From: Rahmlow, Howard F. (howard.rahmlow@xxxxxxxxxx)
Date: Mon Apr 30 2001 - 17:45:01 GMT-3
the real number is 8 they are, by port number
37, Time
49, TACACS
53, DNS
67, Bootp - Server
68, Bootp Client
69, TFTP
137, NetBIOS - Name service
138, NetBIOS - Datagram service
Howard
-----Original Message-----
From: Jeff K. [mailto:jeffbk@austin.rr.com]

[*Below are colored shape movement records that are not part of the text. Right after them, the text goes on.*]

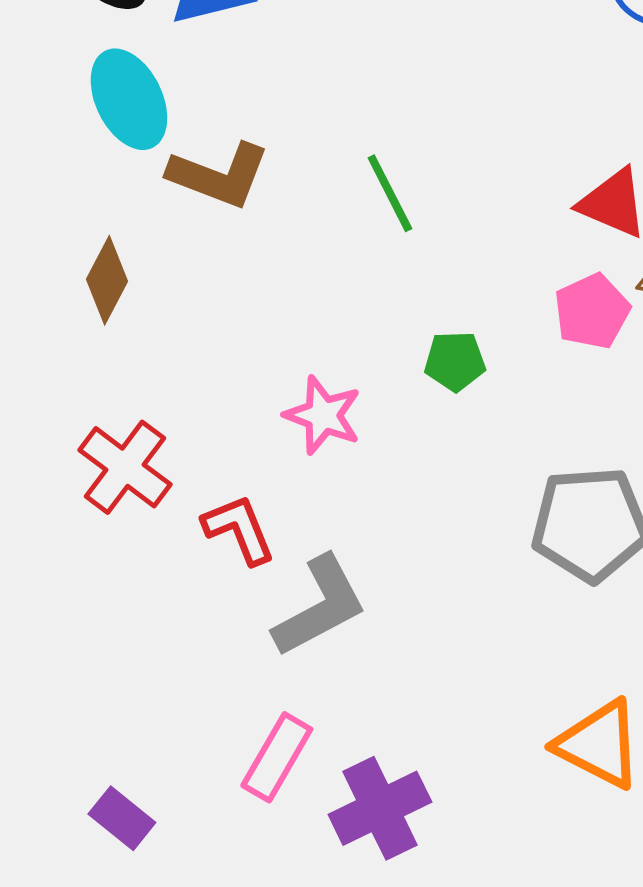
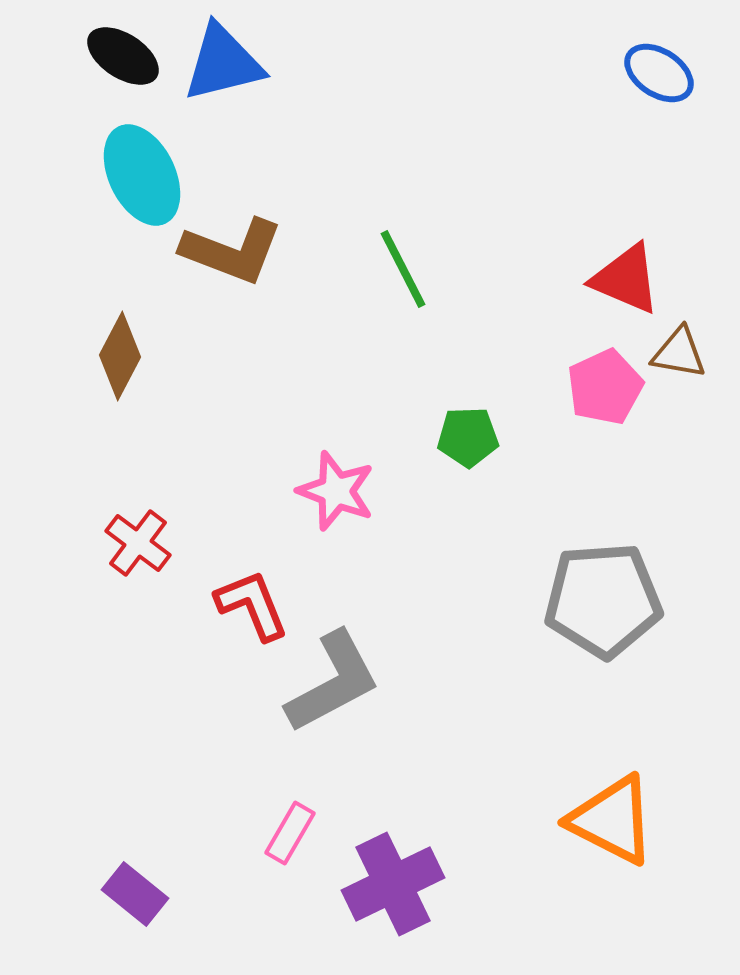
red cross: (125, 467) -> (138, 543), size x0.7
pink rectangle: (277, 757) -> (290, 833), size x0.7

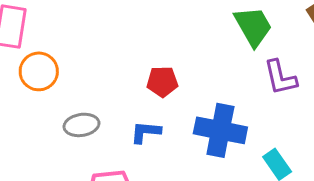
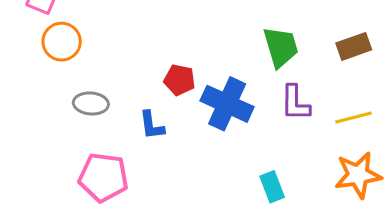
blue cross: (220, 130) -> (227, 104), moved
blue L-shape: (146, 132) -> (152, 125), turned -116

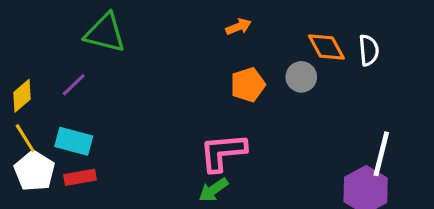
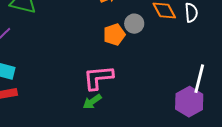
gray circle: (301, 77) -> (134, 24), moved

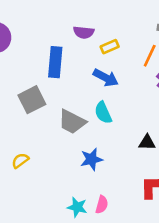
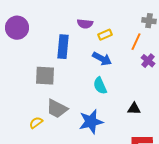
gray square: (32, 100) -> (45, 76), turned 30
gray trapezoid: (72, 122) -> (57, 109), moved
blue star: (91, 159) -> (91, 122), size x1.4

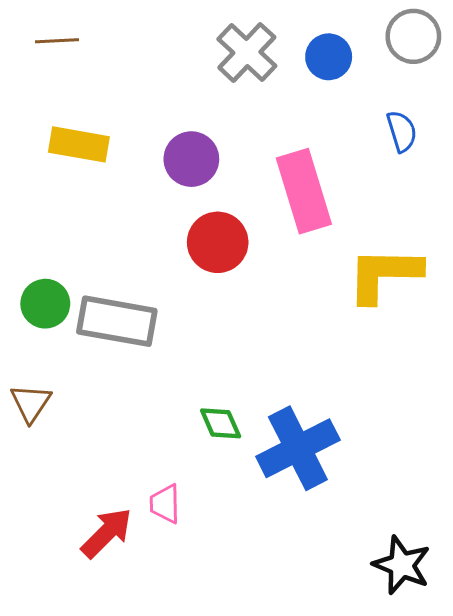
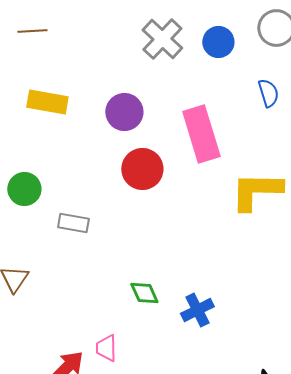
green circle: (45, 304) -> (24, 189), moved
gray rectangle: (117, 321) -> (73, 223), size x0.6
blue cross: (298, 448) -> (197, 310), size x0.6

Sent: Monday, April 30, 2001 4:04 PM
To: David Siwula; DuBell, Robert ITC J633CT1; ccielab@groupstudy.com
Subject: Re: BLOCKING BOOTP ON AN INDIVIDUAL INTERFACE
By default the helper address will forward something like 7 broadcasts:
bootp, ntp, tacacs, tftp, netbios-ns, netbios-dgm, and dns (I think). The
helper-address is an interface command. If you want to use the
helper-address but not forward certain ports (like dhcp, but nothing else),
use the global config command 'no ip forward-protocol <protocol port#>'
command to keep those other ports from being forwarded. Or, conversely, add
ports to the helper-address forwarding list by using the previous command --
without the 'no,' of course. Also, remember, you can forward to hosts or
subnets and have more than one helper per interface (I forget the limit,
though).
-Jeff
----- Original Message -----
From: "David Siwula" <DSiwula@dctc.com>
To: "DuBell, Robert ITC J633CT1" <dubell@jfcom.mil>;
<ccielab@groupstudy.com>
Sent: Monday, April 30, 2001 2:42 PM
Subject: RE: BLOCKING BOOTP ON AN INDIVIDUAL INTERFACE
> If I have ip helper-address configured on an interface, what kind
> unnecessary traffic will be forwarded? I was told that since I have
> this enabled I am overloading the network with a lot of uneccessary
> netbios/udp traffic.
> Thanks, Dave
>
> -----Original Message-----
> From: DuBell, Robert ITC J633CT1 [mailto:dubell@jfcom.mil]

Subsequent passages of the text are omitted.